In mezzo a tanta musica sacra non mancano però pagine profane, tra le quali un lavoro di ampio interesse quale Memoriae, di Maurizio Billi, scritto sul testo che conclude il percorso terreno dell’Imperatore Adriano: animula vagula blandula.
In questo grande numero di possibilità c’è anche il repertorio di musica contemporanea, con – per esempio – due lavori di Marcello Panni: la Missa Brevis, per coro di voci bianche, e l’oratorio (per due voci recitanti, coro misto, coro di bambini, orchestra di strumenti a fiato e percussioni) Apokalypsis, su testo del cardinale Gianfranco Ravasi.

Caratteristiche esecutive e conclusioni

Un altro aspetto che, benché non fondamentale, ha la sua importanza, è quello legato alla tonalità: in molti casi, nel caso di una trascrizione per banda, è necessario trasportare i brani (alzandoli o abbassandoli generalmente di mezzo tono, ma a volta anche di un tono), perché per gli strumenti a fiato suonare con troppi diesis in chiave diventa scomodo. Un esempio per tutti è quello del Va’ pensiero, che dalla tonalità di fa diesis maggiore è trasportato in fa.
L’esame che ho appena fatto della vastità del repertorio possibile mi obbliga, prima di concludere, a fare una considerazione sulla tipologia di coro da usarsi nelle varie circostanze.

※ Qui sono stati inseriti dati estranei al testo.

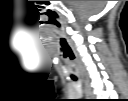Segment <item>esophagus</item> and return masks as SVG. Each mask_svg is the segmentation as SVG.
Here are the masks:
<instances>
[{
    "mask_svg": "<svg viewBox=\"0 0 128 101\" xmlns=\"http://www.w3.org/2000/svg\"><path fill=\"white\" fill-rule=\"evenodd\" d=\"M84 86H85V96H86V98H92L93 97V93H92V91H91V89L88 86L86 81H84Z\"/></svg>",
    "mask_w": 128,
    "mask_h": 101,
    "instance_id": "34e87169",
    "label": "esophagus"
}]
</instances>
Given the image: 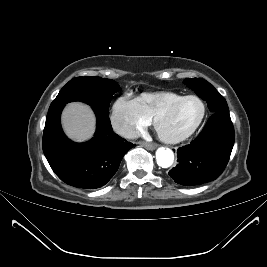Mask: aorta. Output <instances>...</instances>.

È chiaro che il risultato ottimale si avrà nel momento in cui il coro impegnato è quanto più simile possibile al tipo di coralità/vocalità richiesta nelle pagine originali: l’ideale sarebbe, quindi, possedere un coro con le voci impostate quando tale è il coro previsto nell’originale (questo sia per la maggior corposità sonora, sia per il diverso colore delle voci) e un coro con le voci naturali quando il brano è palesemente scritto per un coro non lirico/sinfonico.
Tutto questo non potrà, ovviamente, prescindere dal mare magnum delle possibilità intermedie, alle quali, nella vita musicale di ogni giorno, ognuno si deve adattare.